What the task requires
Without the pictures, output the records below exactly as they are.

Start of Raw data

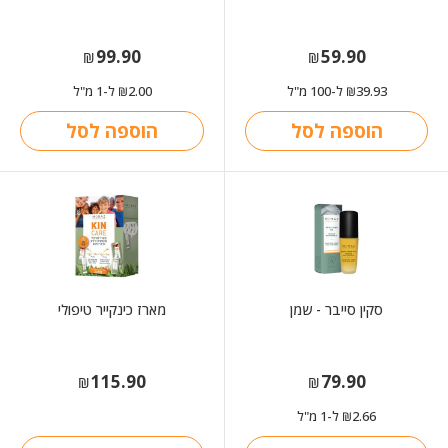
99.90
59.90
₪
₪
39.93
ל-100 מ"ל
2.00
ל-1 מ"ל
₪
₪
הוספה לסל
הוספה לסל
סקין סייבר - שמן
מארז כינקייר טיפולי
115.90
79.90
₪
₪
2.66
ל-1 מ"ל
₪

End of Raw data

Completed task
99.90
59.90
₪
₪
39.93
ל-100 מ"ל
2.00
ל-1 מ"ל
₪
₪
הוספה לסל
הוספה לסל
סקין סייבר - שמן
מארז כינקייר טיפולי
115.90
79.90
₪
₪
2.66
ל-1 מ"ל
₪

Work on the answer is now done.